:: DATASET RECORDS ::
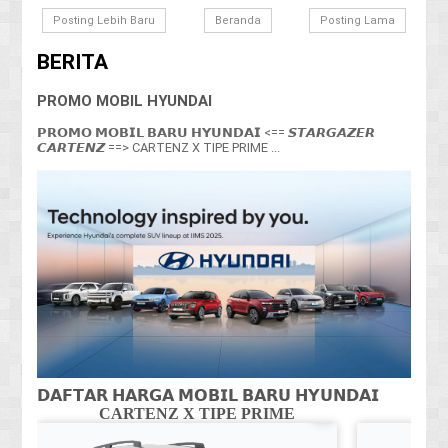
Posting Lebih Baru
Beranda
Posting Lama
BERITA
PROMO MOBIL HYUNDAI
𝗣𝗥𝗢𝗠𝗢 𝗠𝗢𝗕𝗜𝗟 𝗕𝗔𝗥𝗨 𝗛𝗬𝗨𝗡𝗗𝗔𝗜 <== 𝙎𝙏𝘼𝙍𝙂𝘼𝙕𝙀𝙍
𝘾𝘼𝙍𝙏𝙀𝙉𝙕 ==> CARTENZ X TIPE PRIME ...
𝗗𝗔𝗙𝗧𝗔𝗥 𝗛𝗔𝗥𝗚𝗔 𝗠𝗢𝗕𝗜𝗟 𝗕𝗔𝗥𝗨 𝗛𝗬𝗨𝗡𝗗𝗔𝗜
CARTENZ X TIPE PRIME
CA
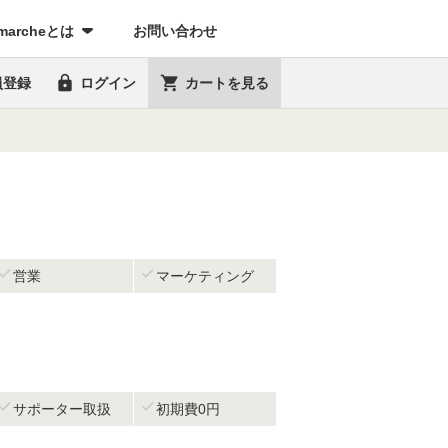
marcheとは
お問い合わせ


員登録
ログイン
カートを見る


営業
マーケティング


サポーター取扱
初期費0円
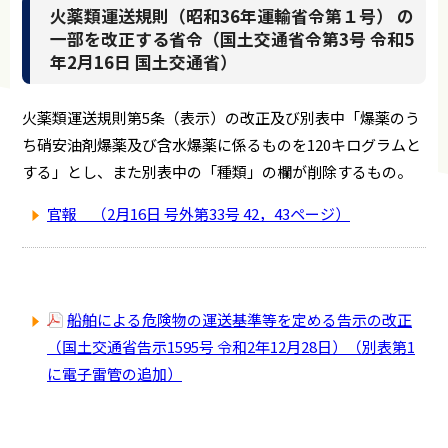
火薬類運送規則（昭和36年運輸省令第１号） の
一部を改正する省令（国土交通省令第3号 令和5
年2月16日 国土交通省）
火薬類運送規則第5条（表示）の改正及び別表中「爆薬のう
ち硝安油剤爆薬及び含水爆薬に係るものを120キログラムと
する」とし、また別表中の「種類」の欄が削除するもの。
官報 （2月16日 号外第33号 42，43ページ）
船舶による危険物の運送基準等を定める告示の改正
（国土交通省告示1595号 令和2年12月28日）（別表第1
に電子雷管の追加）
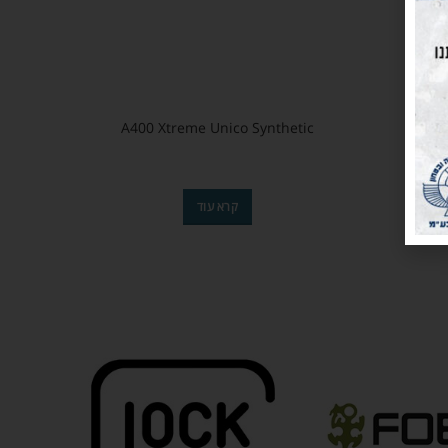
A400 Xtreme Unico Synthetic
M
קרא עוד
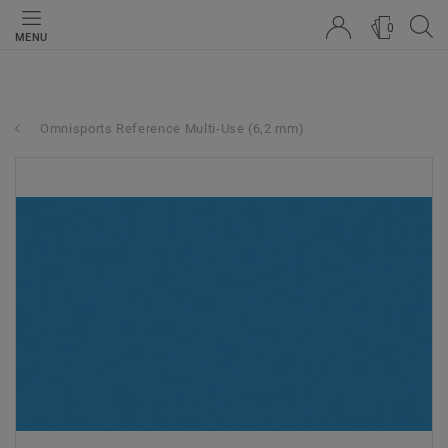
0
MENU
Omnisports Reference Multi-Use (6,2 mm)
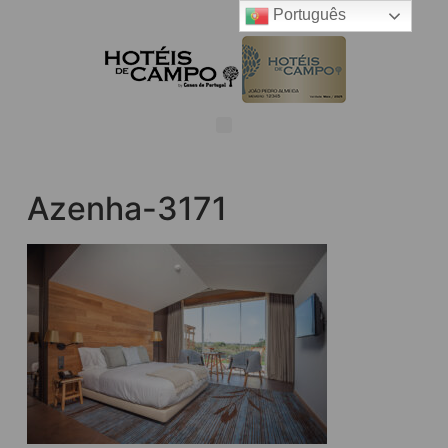
Português
Azenha-3171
:::
Return all of the lines above without alteration, minus the pictures.

§ WRITTEN RESPONSE:
Posting Lebih Baru
Beranda
Posting Lama
BERITA
PROMO MOBIL HYUNDAI
𝗣𝗥𝗢𝗠𝗢 𝗠𝗢𝗕𝗜𝗟 𝗕𝗔𝗥𝗨 𝗛𝗬𝗨𝗡𝗗𝗔𝗜 <== 𝙎𝙏𝘼𝙍𝙂𝘼𝙕𝙀𝙍
𝘾𝘼𝙍𝙏𝙀𝙉𝙕 ==> CARTENZ X TIPE PRIME ...
𝗗𝗔𝗙𝗧𝗔𝗥 𝗛𝗔𝗥𝗚𝗔 𝗠𝗢𝗕𝗜𝗟 𝗕𝗔𝗥𝗨 𝗛𝗬𝗨𝗡𝗗𝗔𝗜
CARTENZ X TIPE PRIME
CA
marcheとは
お問い合わせ


員登録
ログイン
カートを見る


営業
マーケティング


サポーター取扱
初期費0円
火薬類運送規則（昭和36年運輸省令第１号） の
一部を改正する省令（国土交通省令第3号 令和5
年2月16日 国土交通省）
火薬類運送規則第5条（表示）の改正及び別表中「爆薬のう
ち硝安油剤爆薬及び含水爆薬に係るものを120キログラムと
する」とし、また別表中の「種類」の欄が削除するもの。
官報 （2月16日 号外第33号 42，43ページ）
船舶による危険物の運送基準等を定める告示の改正
（国土交通省告示1595号 令和2年12月28日）（別表第1
に電子雷管の追加）
A400 Xtreme Unico Synthetic
M
קרא עוד
0
MENU
Omnisports Reference Multi-Use (6,2 mm)
Português
Azenha-3171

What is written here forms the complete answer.